Kulumbegashvili: Literally this: it’s like something which is not yet and not anymore. I was thinking about this phrase by Hannah Arendt. It’s between past and future, aa transitional moment for this creature from human to non-human, from being to non-being, or another form of being in-between the worlds. I know that it has nothing to do with Hannah Arendt directly, but for me usually everything’s connected somehow. And I knew that I didn’t want her to have eyes, ears, or mouth, but I wanted her to be expressing her emotions .
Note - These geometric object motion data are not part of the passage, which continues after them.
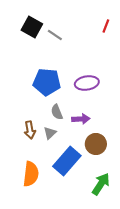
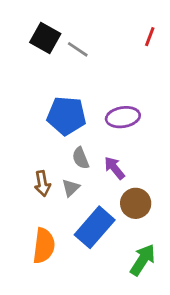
purple arrow: (81, 119) -> (114, 168), turned -126

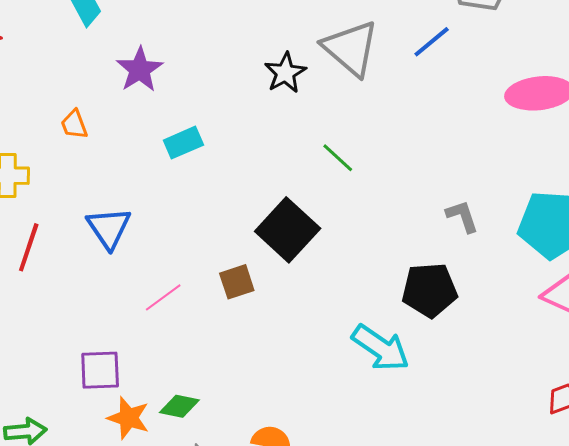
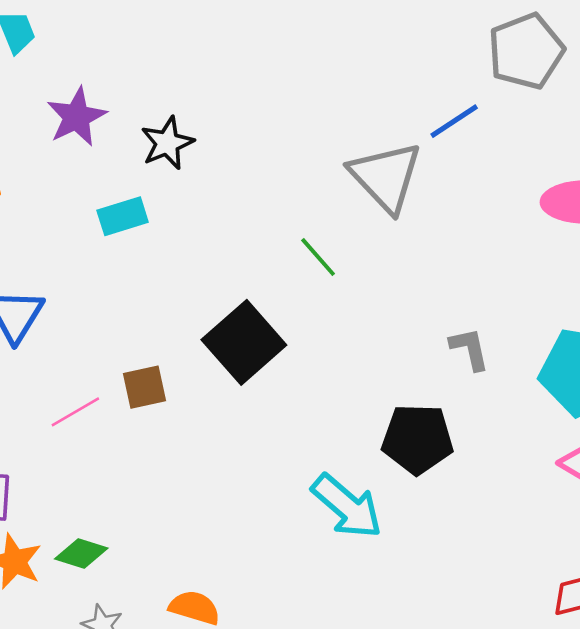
gray triangle: (351, 48) -> (386, 177), moved
black star: (285, 73) -> (167, 143), moved
brown square: (237, 282) -> (144, 387), moved

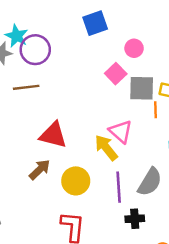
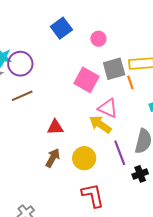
pink square: (116, 74) -> (86, 80), moved, size x1.4
red triangle: (53, 135) -> (55, 127), size x0.7

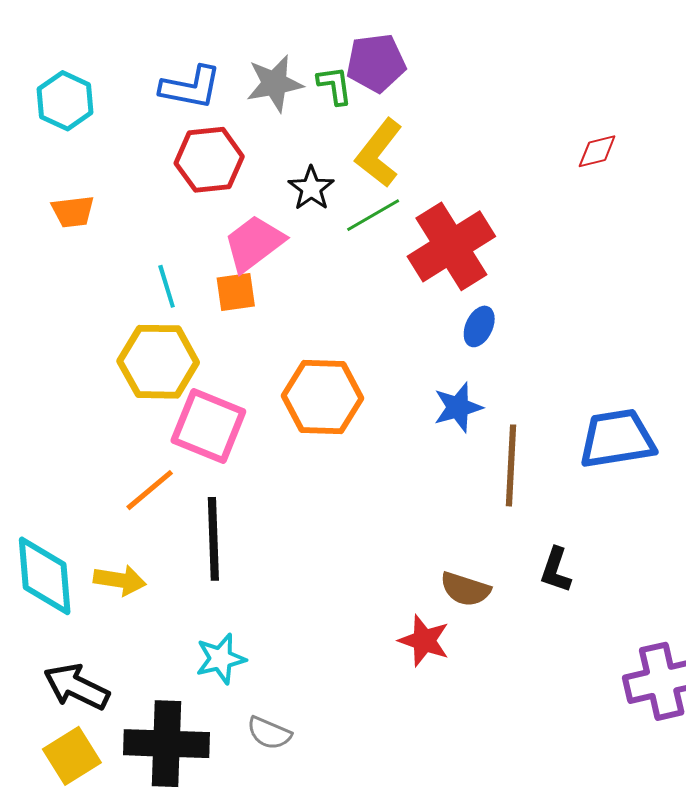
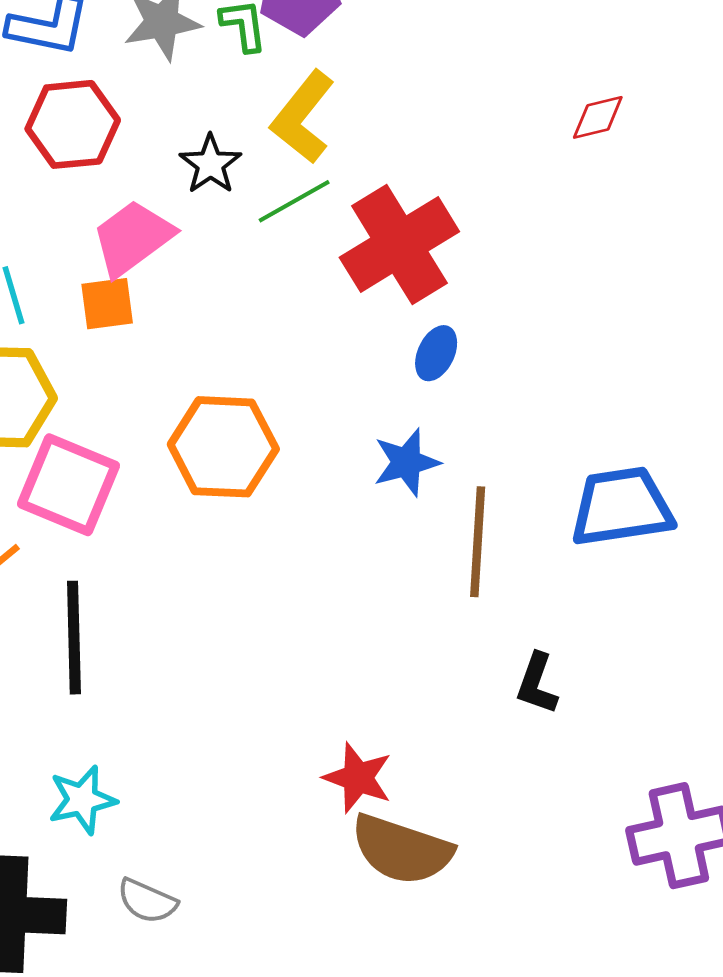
brown semicircle: (465, 589) -> (402, 850), moved, size x1.5

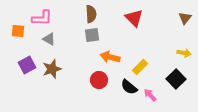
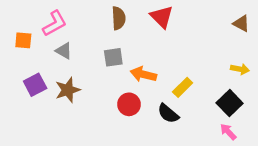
pink L-shape: (42, 18) -> (55, 23), turned -30
red triangle: (134, 18) -> (162, 17), moved
brown triangle: (185, 18) -> (241, 23), turned -40
gray square: (92, 35) -> (113, 57), moved
pink arrow: (150, 95) -> (228, 132), moved

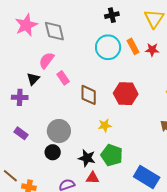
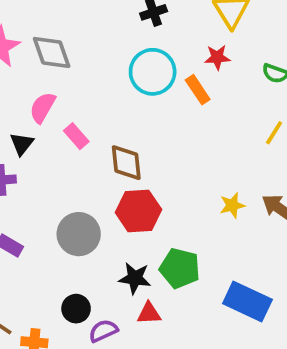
orange rectangle: (133, 46) -> (198, 90), moved
red star: (152, 50) -> (217, 57), moved
red hexagon: (126, 94) -> (138, 211), moved
yellow star: (105, 125) -> (232, 205), moved
black circle: (53, 152) -> (76, 309), moved

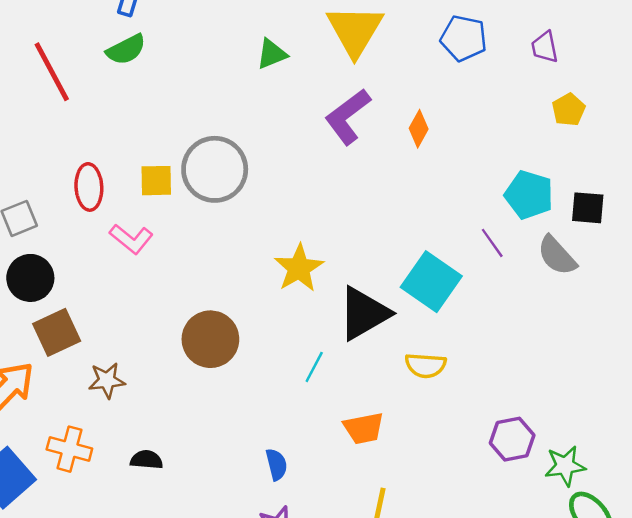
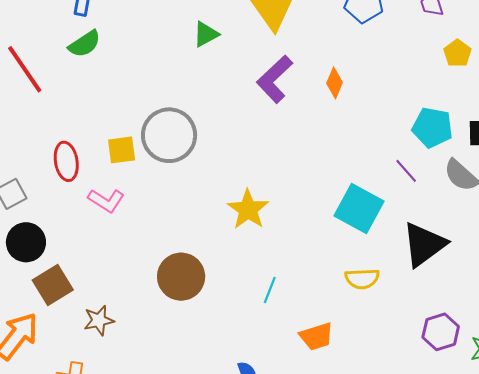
black triangle: (364, 313) -> (424, 244), moved

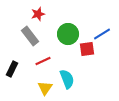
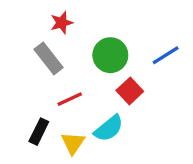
red square: (87, 49) -> (130, 91), moved, turned -35
black rectangle: (12, 69) -> (39, 132), moved
cyan semicircle: (67, 79) -> (109, 128), turned 72

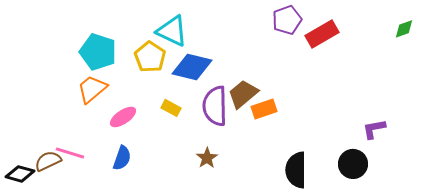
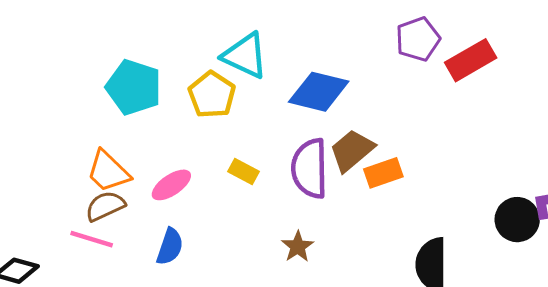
blue diamond: (192, 67) -> (319, 92), moved
orange trapezoid: (92, 89) -> (108, 171), moved, turned -96
brown semicircle: (48, 161) -> (105, 206), moved
black circle: (353, 164) -> (517, 220), moved

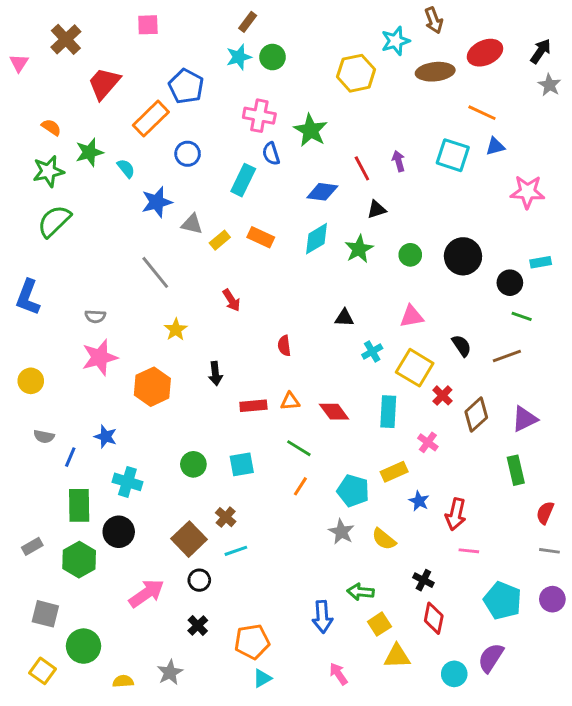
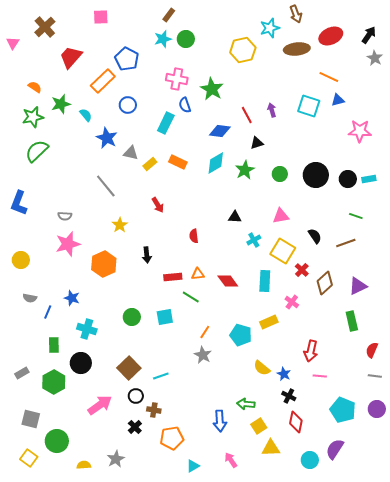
blue star: (157, 202) -> (107, 138), turned -30
black circle: (510, 283) -> (348, 179), moved
green line: (299, 448) -> (191, 297), moved
blue star: (419, 501) -> (284, 374), moved
green rectangle: (79, 505) -> (54, 345), size x0.7
brown cross: (226, 517) -> (154, 410), moved, turned -32
gray star: (341, 532) -> (203, 355), moved
cyan triangle: (262, 678) -> (193, 466), moved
So it was difficult, because actors are used to different forms of expression. We first tried to do it with an actress in a costume, and it was not possible. We did so much physical training, because creating the creature started with physicality—how it would walk, sit, everything. Then I found this incredible performer from England, Hannah [Sheperd], and we just did it with her. She’s a dancer. I was by the camera and would say “very slow” or “slide your foot,” and it was easier in a way to do it with her because she’s a dancer.
Filmmaker: I think you said earlier that people have responded quite differently to this film in terms of differences between men and women.
Kulumbegashvili: Yeah, even today with your [journalist] colleagues. Several men said that it was very difficult for them to look at the delivery scene. And I was like, “Really?” You want to look away—I understand, and you can look away. But I would not want to look away because, I mean, we were born in this way. There is nothing that new at the end. Nina’s sexuality is also perceived differently, and her sense of loneliness. For some men, it’s a question: Why is she so lonely? How should we understand this? And for me, I don’t know if there is one specific, very clear, pragmatic, practical answer to why somebody could be lonely. She has many reasons, but I can’t answer that very simply.
Filmmaker: To me it also felt like a choice about the movie, that we’re joining her at an advanced stage in whatever she’s going through.
Kulumbegashvili: Yes! Exactly. Because something already has happened and it’s done.
Filmmaker: The scene where she’s going to explain everything is not—
Kulumbegashvili: It’s not going to be in the film.
Filmmaker: What was the process of writing the screenplay and how much time did it take?
Kulumbegashvili: Writing for me is very quick, usually. What really takes a lot of time for me is to understand what I’m writing. I can literally write in two weeks, but I can be researching for a year because I really need to have the entire film very structurally correct already in my head, then I will sit down and write it. I don’t do rewrites or revisions that much.
Filmmaker: There’s a clean force to the dialogue, and then a poetic line like “I miss you like I miss my childhood” or something that will capture a whole experience.
Kulumbegashvili: Yeah, it’s like a backstory. Everything is in that line. Writing is listening at the same time, right? You just hear people.